Balancing the books

But what does taking stock mean? How methodical are B2B marketers about assessing what works and what doesn't? How much of the review process (assuming there is one) is based on assumption versus cold hard fact?
Too much, according to new research from Marketsafe, a business sales and marketing information specialist, which points to great waste in how UK businesses allocate their marketing spend. The average business spends an average of £28,187 each year on business-to-business sales and marketing, with new clients won in the UK costing an average of £472 in sales and marketing activity alone. Imagine, then, the cost of the customers that slip through the net.

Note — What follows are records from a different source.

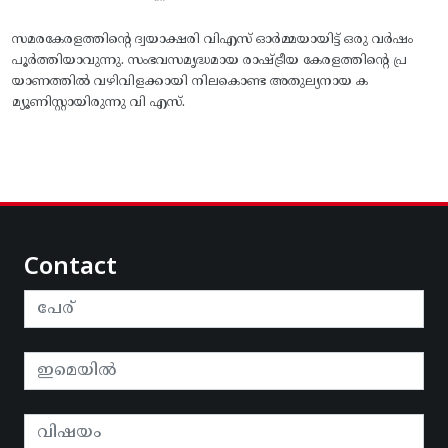
സമരകേരളത്തിൻ്റെ ദ്വയാക്ഷരി വിഎസ് ഓർമ്മയായിട്ട് ഒരു വർഷം
പൂർത്തിയാവുന്നു. സംഭവസമൃദ്ധമായ രാഷ്ട്രീയ കേരളത്തിന്റെ പ്ര
യാണത്തിൽ വഴിവിളക്കായി നിലകൊണ്ട അതുല്യനായ ക
മ്യൂണിസ്റ്റായിരുന്നു വി എസ്.
Contact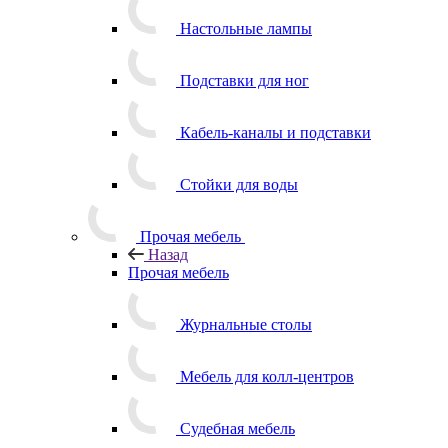
Настольные лампы
Подставки для ног
Кабель-каналы и подставки
Стойки для воды
Прочая мебель
Назад
Прочая мебель
Журнальные столы
Мебель для колл-центров
Судебная мебель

Marketsafe's research points to a 'customer intimacy' gap where firms fail to adequately investigate and qualify potential new business opportunities, with many companies neglecting to do their homework before approaching a new business target. Less than half (43 per cent) go to the customer's web site before contacting them and a similar proportion don't check who is the most appropriate person to approach. Shockingly, 16 per cent confess to conducting no research whatsoever into a prospective business customer before approaching them. Andrew Harris, Marketsafe's MD, says, There is an attitude, particularly with direct marketing, to target as many businesses as possible and wait for 'the two per cent' to reply.
Sadly, many businesses don't get tough on marketing until problems have clearly developed. Clientmind, a firm specialising in auditing high-value B2B clients' activity has plenty of examples, such as the large financial organisation that couldn't understand why its lovely new brochures were being chucked in the bin.